Fondée il y a seulement sept ans par d’anciens salariés de Palantir Technologies, une société proche du renseignement américain, Anduril Industries s’est rapidement fait un nom dans le monde de la défense et de la sécurité après avoir décroché des contrats de fourniture de tours de surveillance autonomes (AST) au service des douanes et de la protection des frontières des États-Unis et de solutions anti-drones au commandement des opérations spéciales américaines (USSOCOM).

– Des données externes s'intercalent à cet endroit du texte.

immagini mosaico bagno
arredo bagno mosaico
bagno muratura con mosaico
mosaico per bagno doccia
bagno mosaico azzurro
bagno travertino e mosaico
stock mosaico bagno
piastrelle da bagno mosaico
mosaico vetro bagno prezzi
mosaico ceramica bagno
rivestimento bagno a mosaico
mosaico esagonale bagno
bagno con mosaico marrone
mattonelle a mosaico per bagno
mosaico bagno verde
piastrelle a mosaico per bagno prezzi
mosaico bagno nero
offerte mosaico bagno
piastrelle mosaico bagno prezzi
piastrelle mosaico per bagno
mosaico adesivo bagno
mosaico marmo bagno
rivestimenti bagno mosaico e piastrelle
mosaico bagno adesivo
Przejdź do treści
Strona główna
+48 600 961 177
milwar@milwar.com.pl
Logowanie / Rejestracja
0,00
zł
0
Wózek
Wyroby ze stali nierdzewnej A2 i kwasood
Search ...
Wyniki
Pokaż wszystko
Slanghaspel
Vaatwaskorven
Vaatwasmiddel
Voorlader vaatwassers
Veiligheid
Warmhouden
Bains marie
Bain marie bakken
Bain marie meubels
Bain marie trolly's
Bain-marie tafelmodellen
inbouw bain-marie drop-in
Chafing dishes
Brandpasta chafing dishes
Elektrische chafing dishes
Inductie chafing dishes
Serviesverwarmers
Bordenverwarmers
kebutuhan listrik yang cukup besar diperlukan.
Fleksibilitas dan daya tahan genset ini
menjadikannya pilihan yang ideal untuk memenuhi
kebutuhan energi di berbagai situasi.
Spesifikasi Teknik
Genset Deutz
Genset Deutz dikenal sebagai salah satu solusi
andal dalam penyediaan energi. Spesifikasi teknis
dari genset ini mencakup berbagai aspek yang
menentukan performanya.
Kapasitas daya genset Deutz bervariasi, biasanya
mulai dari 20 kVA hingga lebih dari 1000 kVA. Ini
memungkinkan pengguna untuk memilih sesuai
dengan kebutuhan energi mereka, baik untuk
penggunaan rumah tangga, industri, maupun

Anduril a récemment été approché par la Royal Australian Navy pour développer un drone sous-marin autonome de grande taille (XL-AUV). Puis, en avril dernier, son drone Fury a été sélectionné par l’US Air Force pour le programme Collaborative Combat Aircraft (CCA), lancé dans le cadre du projet d’avion de combat de 6e génération NGAD (New Generation Air Dominance).
Comment une si jeune entreprise a-t-elle réussi à s’imposer aussi vite face aux « poids lourds » de la base industrielle et technologique de défense américaine (DITB) ? « Nous n’attendons pas que nos clients nous disent ce dont ils ont besoin. Nous identifions les problèmes, finançons notre R&D (recherche et développement, ndlr) avec nos fonds propres et vendons des produits prêts à l’emploi. Nos idées deviennent réalité en quelques mois, pas en années », explique Anduril.

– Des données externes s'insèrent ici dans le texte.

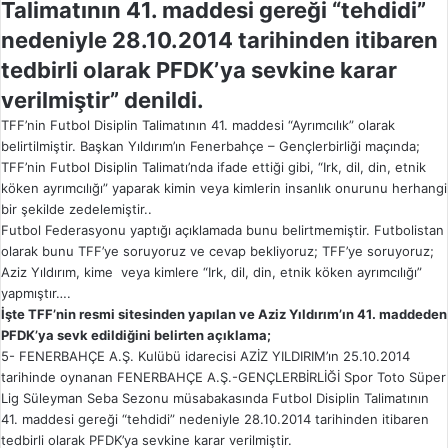
Talimatının 41. maddesi gereği “tehdidi”
nedeniyle 28.10.2014 tarihinden itibaren
tedbirli olarak PFDK’ya sevkine karar
verilmiştir” denildi.
TFF’nin Futbol Disiplin Talimatının 41. maddesi “Ayrımcılık” olarak
belirtilmiştir. Başkan Yıldırım’ın Fenerbahçe – Gençlerbirliği maçında;
TFF’nin Futbol Disiplin Talimatı’nda ifade ettiği gibi, “Irk, dil, din, etnik
köken ayrımcılığı” yaparak kimin veya kimlerin insanlık onurunu herhangi
bir şekilde zedelemiştir..
Futbol Federasyonu yaptığı açıklamada bunu belirtmemiştir. Futbolistan
olarak bunu TFF’ye soruyoruz ve cevap bekliyoruz; TFF’ye soruyoruz;
Aziz Yıldırım, kime veya kimlere “Irk, dil, din, etnik köken ayrımcılığı”
yapmıştır….
İşte TFF’nin resmi sitesinden yapılan ve Aziz Yıldırım’ın 41. maddeden
PFDK’ya sevk edildiğini belirten açıklama;
5- FENERBAHÇE A.Ş. Kulübü idarecisi AZİZ YILDIRIM’ın 25.10.2014
tarihinde oynanan FENERBAHÇE A.Ş.-GENÇLERBİRLİĞİ Spor Toto Süper
Lig Süleyman Seba Sezonu müsabakasında Futbol Disiplin Talimatının
41. maddesi gereği “tehdidi” nedeniyle 28.10.2014 tarihinden itibaren
tedbirli olarak PFDK’ya sevkine karar verilmiştir.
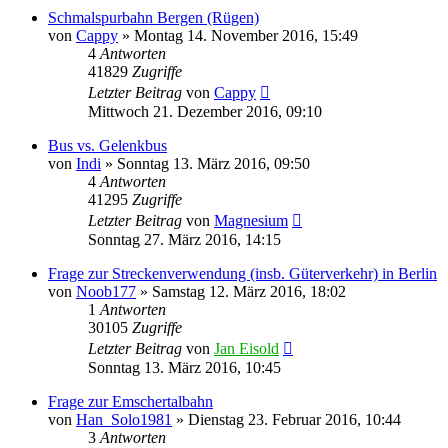
Schmalspurbahn Bergen (Rügen)
von
Cappy
»
Montag 14. November 2016, 15:49
4
Antworten
41829
Zugriffe
Letzter Beitrag
von
Cappy
Mittwoch 21. Dezember 2016, 09:10
Bus vs. Gelenkbus
von
Indi
»
Sonntag 13. März 2016, 09:50
4
Antworten
41295
Zugriffe
Letzter Beitrag
von
Magnesium
Sonntag 27. März 2016, 14:15
Frage zur Streckenverwendung (insb. Güterverkehr) in Berlin
von
Noob177
»
Samstag 12. März 2016, 18:02
1
Antworten
30105
Zugriffe
Letzter Beitrag
von
Jan Eisold
Sonntag 13. März 2016, 10:45
Frage zur Emschertalbahn
von
Han_Solo1981
»
Dienstag 23. Februar 2016, 10:44
3
Antworten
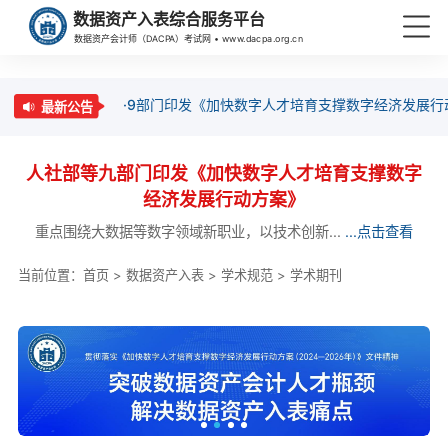
数据资产入表综合服务平台
数据资产会计师（DACPA）考试网 • www.dacpa.org.cn
·9部门印发《加快数字人才培育支撑数字经济发展行
最新公告
人社部等九部门印发《加快数字人才培育支撑数字
经济发展行动方案》
重点围绕大数据等数字领域新职业，以技术创新...
...点击查看
当前位置：
首页
>
数据资产入表
>
学术规范
>
学术期刊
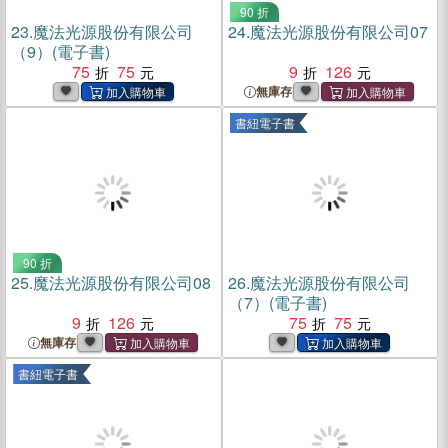
90 折
23.
魔法光源股份有限公司
24.
魔法光源股份有限公司07
（9）(電子書)
75
75
9
126
無庫存
書紐電子書
90 折
25.
魔法光源股份有限公司08
26.
魔法光源股份有限公司
（7）(電子書)
9
126
75
75
無庫存
書紐電子書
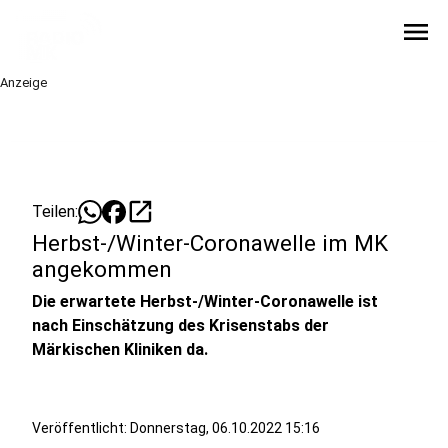
menu
Anzeige
open_in_new
Teilen:
Herbst-/Winter-Coronawelle im MK
angekommen
Die erwartete Herbst-/Winter-Coronawelle ist
nach Einschätzung des Krisenstabs der
Märkischen Kliniken da.
Veröffentlicht: Donnerstag, 06.10.2022 15:16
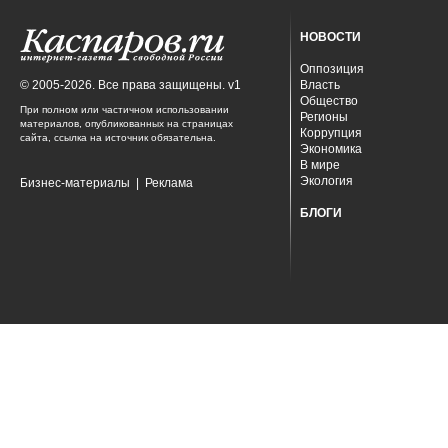
НОВОСТИ
Оппозиция
© 2005-2026. Все права защищены. v1
Власть
Общество
При полном или частичном использовании
Регионы
материалов, опубликованных на страницах
Коррупция
сайта, ссылка на источник обязательна.
Экономика
В мире
Экология
Бизнес-материалы
|
Реклама
БЛОГИ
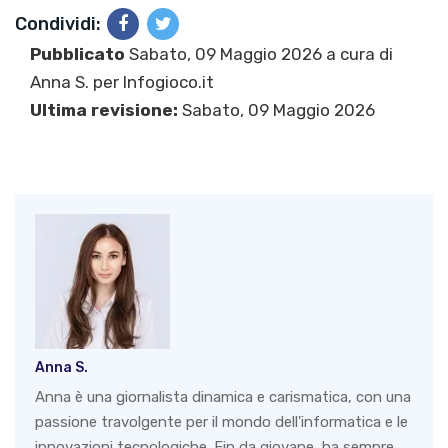
Condividi:
Pubblicato
Sabato, 09 Maggio 2026 a cura di
Anna S.
per Infogioco.it
Ultima revisione:
Sabato, 09 Maggio 2026
Anna S.
Anna è una giornalista dinamica e carismatica, con una
passione travolgente per il mondo dell'informatica e le
innovazioni tecnologiche. Fin da giovane, ha sempre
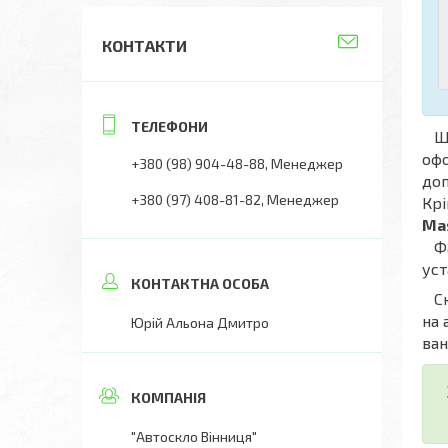
КОНТАКТИ
Що
офо
+380 (98) 904-48-88
Менеджер
доп
+380 (97) 408-81-82
Менеджер
Крі
Mas
Фах
уст
Скл
на 
Юрій Альона Дмитро
ван
"Автоскло Вінниця"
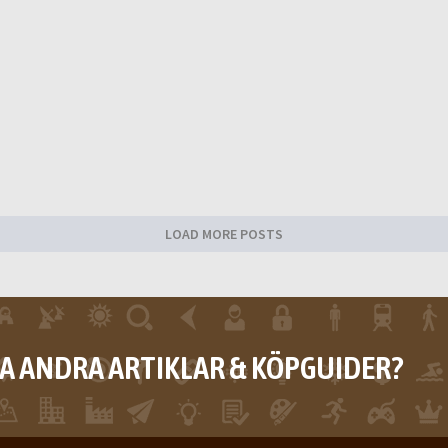
LOAD MORE POSTS
RA ANDRA ARTIKLAR & KÖPGUIDER?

Et c’est en suivant cette démarche que cet industriel vient de dévoiler sa gamme de munitions « Barracuda », le 12 septembre dernier.
Ainsi, selon Anduril, les États-Unis et leurs alliés pourraient épuiser leurs stocks de munitions dites « complexes » en quelques semaines seulement si, par hasard, ils se trouvaient engagés dans un conflit de haute intensité. Or, les capacités de production des principaux fabricants américains, comme RTX et Lockheed-Martin, sont actuellement insuffisantes pour assurer un réapprovisionnement rapide, à moins de réaliser des investissements conséquents.
Pour y remédier, Anduril a donc développé le « véhicule aérien autonome Barracuda », c’est-à-dire un missile de croisière propulsé par un turboréacteur aérobie qui peut être fabriqué à grande échelle, à faible coût et, surtout, très rapidement. Pour cela, il faut « garder les choses simples »… c’est-à-dire réduire de moitié le nombre de sous-composants, utiliser des pièces disponibles dans le commerce et rationaliser au maximum le processus de production, en réduisant le nombre d’outils spécialisés nécessaires et en utilisant une main-d’œuvre peu qualifiée.
« Conçus dès le départ pour une fabrication à grande échelle, les taux de production de Barracuda sont calculés pour suivre le rythme de la menace et peuvent être doublés pour répondre aux pics de demande à court terme », promet Anduril.
Il a ajouté : « Un seul Barracuda prend 50 % de temps en moins à produire, nécessite 95 % d’outils en moins et 50 % de pièces en moins que les solutions concurrentes actuellement sur le marché. (…) En conséquence, la famille de véhicules autonomes Barracuda est 30 % moins chère en moyenne que les autres solutions, ce qui permet une utilisation à grande échelle. »
La gamme « Barracuda » se compose de trois modèles. Ainsi, plus petit que les deux autres et d’une portée maximale d’environ 160 km, le Barracuda-100 peut être tiré par un hélicoptère ou par un lanceur terrestre. Destiné aussi bien aux chasseurs-bombardiers (F-35, F-15, F-16 et F-18) qu’aux navires de surface, le Barracuda-250 peut emporter plusieurs types de charges utiles en fonction des missions. Il peut atteindre une cible située à 370 km.
Enfin, avec une autonomie de plus de 900 km, le Barracuda-500 est trop volumineux pour tenir dans la soute du F-35. En revanche, il peut être emporté par les F-15, F-16 et autres F-18, voire par les avions de transport C-130J Hercules ou C-17 Globemaster III s’ils sont conditionnés sur palettes, comme le prévoit le concept « Rapid Dragon » de l’US Air Force. Cependant, comparé au JASSM AGM-158B, sa charge militaire est dix fois moindre.
Cela étant dit, les effets de ces munitions « Barracuda » pourraient être augmentés si elles volaient en essaim, comme cela serait possible avec le logiciel Lattice, développé par Anduril.
Reste à savoir quel sort le Pentagone réservera à cette nouvelle gamme de munitions « complexes », alors que l’US Air Force recherche justement un missile à bas coût, dans le cadre du programme « Franklin », lancé par son unité dédiée à l’innovation en juin dernier.